Published Feb 10, 2021
Ashleynurse101, BSN
25 Posts
I started working nights on a 21 bed psychiatric unit about 7 months back and have recently been “promoted” to charge. We have 7 private rooms and 7 double rooms with 2 beds. The private rooms are ideally saved for the extremely sick or those who absolutely cannot have a roommate for whatever reason (Transgender, some sort of contagious infections,etc). Now normally, we can shuffle patients around say if we have a male in the ER downstairs that needs placement but only have a female bed available. (Obviously males and females cannot room together). But The other night I was in charge and we had a situation where we only had an empty female bed available, there was a male patient in the ER needing placement, and all of our private rooms except for 1 absolutely could not be moved due to their level of acuity. The 1 Patient who could be moved absolutely refused. I tried to talk to her for an hour and she was adamant she was not moving and the only way she was going out of the room was By going down kicking and screaming. I called my nursing supervisor (who had told us all how much she despises psychiatric patients, psychiatric nurses are lazy and basically just those who couldn’t make it in “real” nursing, etc) and she completely lost her cool on me and told me the patient did not have a choice on moving and I needed to force her. I told her that I agreed with her that the patient did not technically have the “right” to not move as this was a hospital not a hotel, but there was no way I could “force” her unless I literally put my hands on her which would 1. Be assault/battery and 2. Would be considered a restraint which would require all the proper paperwork, the doctor coming in at 3am for a (unnecessary in my opinion) restraint and in general would just be wrong for it to escalate to that point . She hung up on me. Fortunately, the patient in the ER labs came back abnormal and it had to be corrected so he ended up not coming up on my shift, but I honestly don’t know what I would have done Had they not and they expected a bed for that patient. My question is, while I know patients do not have the “right” to refuse to move rooms, but what should I do in situations like this When it comes up next time?

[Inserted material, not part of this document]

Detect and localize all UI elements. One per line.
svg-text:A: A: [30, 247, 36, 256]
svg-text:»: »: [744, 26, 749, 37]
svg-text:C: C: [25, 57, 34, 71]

TheMoonisMyLantern, ADN, LPN, RN
923 Posts
So I've had this play out before. ER was slammed we had multiple incoming admissions. Had a patient that needs to be moved to make room, refusing to go saying he'd tear the place a part if we moved him. We talked to the supervisor who talked to the doctor who talked to the on call administrator and the executive decision was made to call security and have the patient removed from the room and escorted to his new room. Once security arrived on the floor to do this he luckily became more cooperative but we were getting ready for a full on fight.

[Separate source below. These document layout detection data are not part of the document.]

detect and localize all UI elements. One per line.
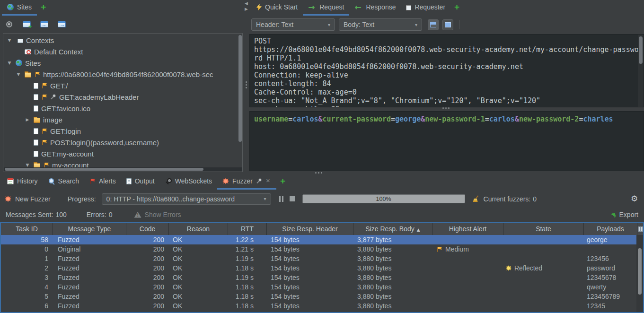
tree-item-contexts[interactable]: ▼Contexts — [3, 35, 242, 46]
request-scrollbar[interactable] — [639, 36, 643, 64]
column-header-label: Code — [140, 225, 155, 233]
expander-open-icon[interactable]: ▼ — [24, 163, 31, 167]
request-header-line: sec-ch-ua-mobile: ?0 — [254, 105, 639, 107]
workspace-tab-requester[interactable]: Requester — [401, 0, 450, 16]
full-view-button[interactable] — [442, 19, 453, 30]
scope-target-icon — [6, 21, 12, 27]
cell-rtt: 1.18 s — [228, 292, 267, 301]
workspace-tab-add[interactable]: + — [450, 0, 463, 16]
cell-highest_alert — [432, 235, 503, 244]
fuzzer-status-row: Messages Sent: 100 Errors: 0 Show Errors… — [0, 207, 644, 222]
column-config-button[interactable] — [637, 223, 644, 235]
tree-item-get[interactable]: GET:/ — [3, 80, 242, 91]
collapse-right-icon[interactable]: ▶ — [245, 7, 248, 11]
splitter-handle-icon[interactable] — [246, 81, 247, 83]
tree-item-image[interactable]: ▶image — [3, 114, 242, 125]
stop-button[interactable] — [290, 196, 295, 201]
export-button[interactable]: Export — [610, 211, 638, 218]
zap-window: Sites+ ▼ContextsDefault Context▼Sites▼ht… — [0, 0, 644, 313]
expander-open-icon[interactable]: ▼ — [15, 72, 22, 77]
full-view-icon — [445, 22, 451, 27]
header-format-select[interactable]: Header: Text ▾ — [251, 18, 335, 31]
request-splitter-handle-icon[interactable] — [442, 107, 444, 109]
collapse-left-icon[interactable]: ◀ — [245, 1, 248, 6]
cell-state — [503, 301, 584, 311]
tree-item-get-login[interactable]: GET:login — [3, 125, 242, 137]
import-context-button[interactable] — [39, 19, 49, 29]
cell-code: 200 — [126, 292, 169, 301]
clear-button[interactable] — [473, 195, 480, 202]
column-header-rtt[interactable]: RTT — [228, 223, 267, 235]
workspace-tab-quick-start[interactable]: Quick Start — [251, 0, 303, 16]
new-fuzzer-button[interactable]: New Fuzzer — [5, 195, 51, 203]
bottom-tab-websockets[interactable]: WebSockets — [160, 174, 217, 190]
tree-item-default-context[interactable]: Default Context — [3, 46, 242, 57]
column-header-state[interactable]: State — [503, 223, 584, 235]
cell-payloads: 12345678 — [584, 273, 637, 282]
cell-payloads: password — [584, 263, 637, 273]
tree-item-get-my-account[interactable]: GET:my-account — [3, 148, 242, 159]
workspace-tab-response[interactable]: Response — [349, 0, 401, 16]
bottom-tab-alerts[interactable]: Alerts — [84, 174, 121, 190]
column-header-highest-alert[interactable]: Highest Alert — [432, 223, 503, 235]
table-row[interactable]: 1Fuzzed200OK1.19 s154 bytes3,880 bytes12… — [1, 254, 643, 263]
cell-payloads — [584, 244, 637, 254]
gear-icon[interactable] — [631, 195, 639, 203]
column-header-code[interactable]: Code — [126, 223, 169, 235]
sites-tab-add[interactable]: + — [37, 0, 50, 16]
cell-message_type: Fuzzed — [53, 273, 126, 282]
tree-vertical-scrollbar[interactable] — [238, 35, 242, 142]
body-format-select[interactable]: Body: Text ▾ — [339, 18, 422, 31]
close-icon[interactable] — [265, 178, 271, 184]
tree-item-https-0a68001e04fe49bd8054f862000f0078-web-sec[interactable]: ▼https://0a68001e04fe49bd8054f862000f007… — [3, 69, 242, 80]
bottom-tab-search[interactable]: Search — [43, 174, 84, 190]
column-header-size-resp-body[interactable]: Size Resp. Body▲ — [353, 223, 432, 235]
scope-target-button[interactable] — [4, 19, 14, 29]
table-scrollbar[interactable] — [638, 248, 642, 295]
table-row[interactable]: 3Fuzzed200OK1.19 s154 bytes3,880 bytes12… — [1, 273, 643, 282]
bottom-tabbar: HistorySearchAlertsOutputWebSocketsFuzze… — [0, 174, 644, 190]
cell-state — [503, 292, 584, 301]
bottom-tab-add[interactable]: + — [276, 174, 289, 190]
table-row[interactable]: 4Fuzzed200OK1.18 s154 bytes3,880 bytesqw… — [1, 282, 643, 292]
column-header-size-resp-header[interactable]: Size Resp. Header — [267, 223, 353, 235]
tree-item-sites[interactable]: ▼Sites — [3, 57, 242, 69]
column-header-reason[interactable]: Reason — [169, 223, 228, 235]
tree-item-post-login-password-username[interactable]: POST:login()(password,username) — [3, 137, 242, 148]
cell-reason: OK — [169, 282, 228, 292]
bottom-tab-history[interactable]: History — [2, 174, 43, 190]
tree-horizontal-scrollbar[interactable] — [5, 168, 203, 171]
vertical-splitter[interactable]: ◀ ▶ — [244, 0, 249, 174]
expander-open-icon[interactable]: ▼ — [6, 61, 13, 65]
workspace-tab-request[interactable]: Request — [303, 0, 349, 16]
fuzzer-progress-bar: 100% — [302, 194, 465, 203]
split-view-button[interactable] — [428, 19, 439, 30]
table-row[interactable]: 58Fuzzed200OK1.22 s154 bytes3,877 bytesg… — [1, 235, 643, 244]
show-errors-toggle[interactable]: Show Errors — [134, 211, 181, 218]
table-row[interactable]: 2Fuzzed200OK1.18 s154 bytes3,880 bytesRe… — [1, 263, 643, 273]
sites-tab-sites[interactable]: Sites — [2, 0, 37, 16]
table-row[interactable]: 6Fuzzed200OK1.18 s154 bytes3,880 bytes12… — [1, 301, 643, 311]
bottom-tab-fuzzer[interactable]: Fuzzer — [217, 174, 276, 190]
request-header-editor[interactable]: POSThttps://0a68001e04fe49bd8054f862000f… — [249, 34, 644, 107]
request-body-editor[interactable]: username=carlos&current-password=george&… — [249, 111, 644, 171]
main-splitter-handle-icon[interactable] — [315, 172, 317, 174]
column-header-task-id[interactable]: Task ID — [1, 223, 53, 235]
column-header-message-type[interactable]: Message Type — [53, 223, 126, 235]
fuzzer-progress-select[interactable]: 0: HTTP - https://0a6800..change-passwor… — [102, 193, 271, 205]
cell-size_resp_body: 3,880 bytes — [353, 301, 432, 311]
column-header-payloads[interactable]: Payloads — [584, 223, 637, 235]
cell-task_id: 1 — [1, 254, 53, 263]
new-context-button[interactable] — [21, 19, 32, 29]
export-context-button[interactable] — [56, 19, 67, 29]
expander-closed-icon[interactable]: ▶ — [24, 117, 31, 122]
table-row[interactable]: 0Original200OK1.21 s154 bytes3,880 bytes… — [1, 244, 643, 254]
fuzzer-progress-value: 0: HTTP - https://0a6800..change-passwor… — [106, 195, 235, 203]
tree-item-get-favicon-ico[interactable]: GET:favicon.ico — [3, 103, 242, 114]
table-row[interactable]: 5Fuzzed200OK1.18 s154 bytes3,880 bytes12… — [1, 292, 643, 301]
body-token-equals: = — [391, 115, 395, 123]
expander-open-icon[interactable]: ▼ — [6, 38, 13, 43]
bottom-tab-output[interactable]: Output — [121, 174, 160, 190]
tree-item-get-academylabheader[interactable]: GET:academyLabHeader — [3, 91, 242, 103]
pause-button[interactable] — [279, 196, 284, 202]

In my personal opinion I would try the path of least resistance but in our case there were simply too many patients needing a bed to justify allowing one patient to monopolize the unit.
If this ever happens again I would highly recommend that you do as you did and get input from your supervisor and psychiatrist and let them direct you on what needs to be done.
Oh, and sorry your supervisor has such a nasty attitude.
Sour Lemon
5,016 Posts
If they want to go down "kicking and screaming", then we give them what they want. Security may be called, and some IM medication may be given ...but if they need to move, then they're moving.
Setting limits is important. It's not therapeutic to allow the patient to run the entire hospital. I do try to gain cooperation in other ways first, but I wouldn't spend an hour begging for compliance.
JBMmom, MSN, NP
4 Articles; 2,537 Posts
I'm certainly not blaming you for the situation that arose, but would there have been a way to approach the whole thing so the patient knows it's not really a request. Sometimes we make things sound like a question out of courtesy, but there are times where a statement just needs to be made. I also would let a patient know that while it's not the route that we would prefer, security will come to escort them to a new room. If it's a case of moving from a private to a semi-private that's generally easily explained as an insurance issue because there is no medical necessity for the private room so the patient will be moving.
Sorry your manager was completely unsupportive, that sounds like the type of person that shouldn't be in charge of anything.
JKL33
6,953 Posts
What would you do if the patient was in any other area of the floor/unit that was not conducive to the care of other patients?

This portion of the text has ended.